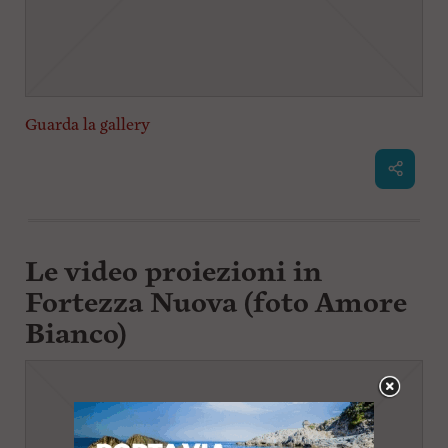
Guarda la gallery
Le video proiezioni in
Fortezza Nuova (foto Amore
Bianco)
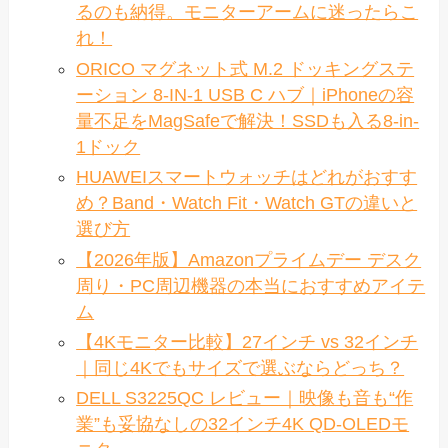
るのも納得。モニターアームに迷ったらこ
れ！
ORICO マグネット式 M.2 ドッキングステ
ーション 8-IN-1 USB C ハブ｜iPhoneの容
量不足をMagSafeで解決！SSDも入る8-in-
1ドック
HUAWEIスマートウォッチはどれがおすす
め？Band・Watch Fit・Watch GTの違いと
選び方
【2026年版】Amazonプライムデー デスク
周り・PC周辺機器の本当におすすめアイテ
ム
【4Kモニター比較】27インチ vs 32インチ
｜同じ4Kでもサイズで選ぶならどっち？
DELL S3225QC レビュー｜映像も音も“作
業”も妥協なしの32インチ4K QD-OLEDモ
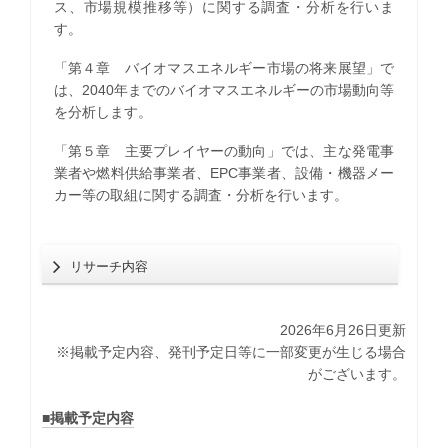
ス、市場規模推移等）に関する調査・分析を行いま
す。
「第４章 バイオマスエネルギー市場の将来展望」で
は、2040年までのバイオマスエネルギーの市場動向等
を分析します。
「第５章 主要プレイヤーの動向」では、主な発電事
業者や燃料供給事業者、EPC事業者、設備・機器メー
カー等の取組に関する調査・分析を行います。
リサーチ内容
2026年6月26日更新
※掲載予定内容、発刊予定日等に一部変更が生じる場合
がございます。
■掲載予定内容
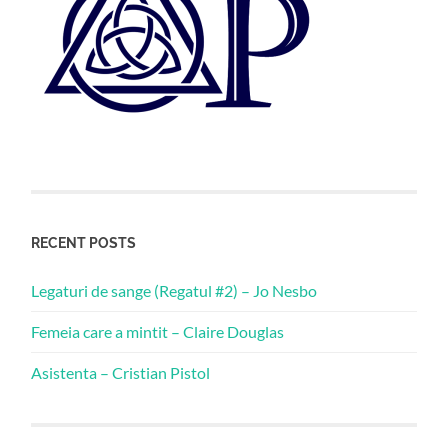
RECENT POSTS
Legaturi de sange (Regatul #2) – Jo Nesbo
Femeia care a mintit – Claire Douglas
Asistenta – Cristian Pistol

□ □ □ □

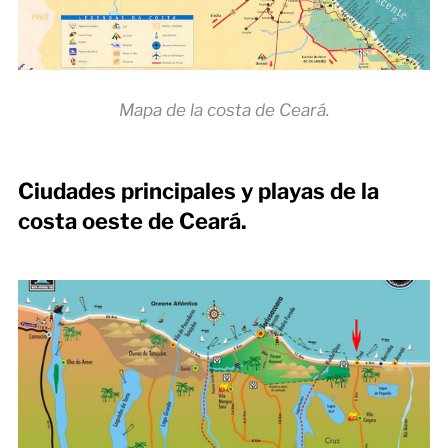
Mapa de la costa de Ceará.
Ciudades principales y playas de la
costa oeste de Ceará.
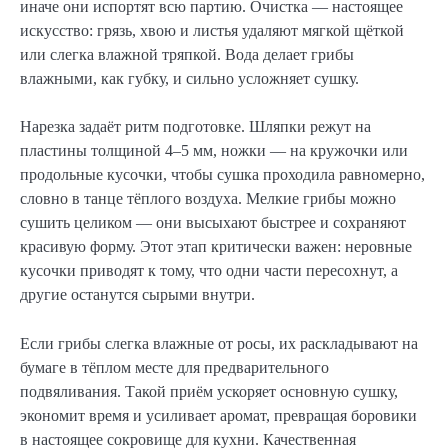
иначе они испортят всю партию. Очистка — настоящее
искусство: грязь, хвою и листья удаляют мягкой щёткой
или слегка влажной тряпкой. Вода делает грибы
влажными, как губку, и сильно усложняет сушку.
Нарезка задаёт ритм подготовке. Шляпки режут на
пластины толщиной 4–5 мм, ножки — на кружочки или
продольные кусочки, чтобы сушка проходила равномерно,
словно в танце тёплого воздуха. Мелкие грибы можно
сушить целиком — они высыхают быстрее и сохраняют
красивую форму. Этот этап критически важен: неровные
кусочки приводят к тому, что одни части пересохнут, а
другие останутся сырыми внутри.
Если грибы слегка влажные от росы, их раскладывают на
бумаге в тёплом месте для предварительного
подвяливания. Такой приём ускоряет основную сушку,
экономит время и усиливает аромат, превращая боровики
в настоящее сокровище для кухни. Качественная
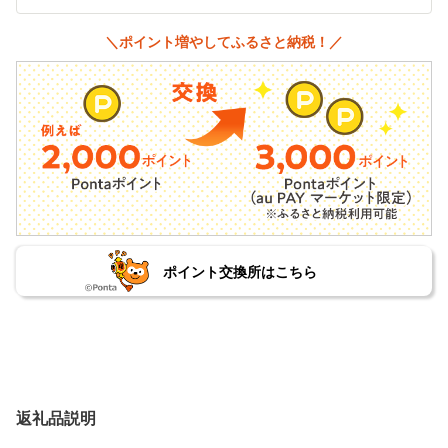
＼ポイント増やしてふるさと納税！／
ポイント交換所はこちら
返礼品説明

□ □ □ □

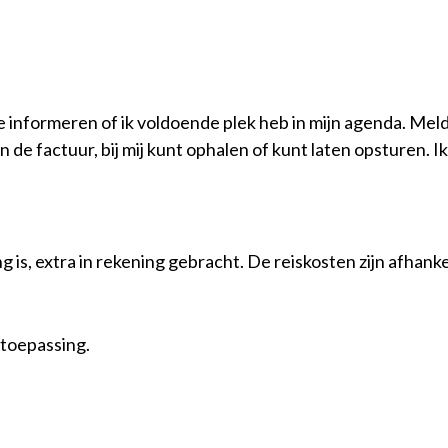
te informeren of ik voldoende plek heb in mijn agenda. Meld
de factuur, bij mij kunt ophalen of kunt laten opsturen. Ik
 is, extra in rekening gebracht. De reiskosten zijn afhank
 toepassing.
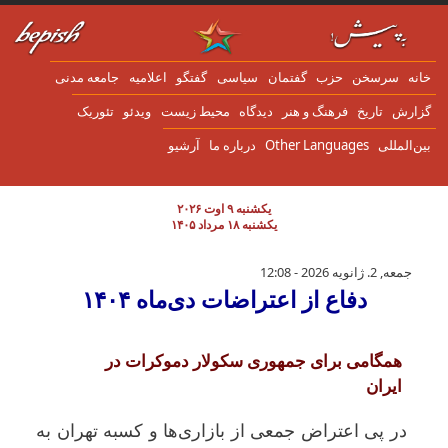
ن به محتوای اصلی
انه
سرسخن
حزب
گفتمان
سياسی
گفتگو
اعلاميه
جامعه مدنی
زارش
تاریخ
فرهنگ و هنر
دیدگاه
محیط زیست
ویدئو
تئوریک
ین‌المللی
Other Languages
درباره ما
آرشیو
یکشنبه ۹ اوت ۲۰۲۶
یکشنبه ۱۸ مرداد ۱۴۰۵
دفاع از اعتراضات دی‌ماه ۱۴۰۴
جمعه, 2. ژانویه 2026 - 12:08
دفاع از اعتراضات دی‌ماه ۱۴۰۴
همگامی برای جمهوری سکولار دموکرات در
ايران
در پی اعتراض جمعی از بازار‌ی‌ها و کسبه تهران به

□ □ □ □

### Exercise brief
Search the data for "یکشنبه". Copy every line that has it.

### Exercise result
یکشنبه ۹ اوت ۲۰۲۶
یکشنبه ۱۸ مرداد ۱۴۰۵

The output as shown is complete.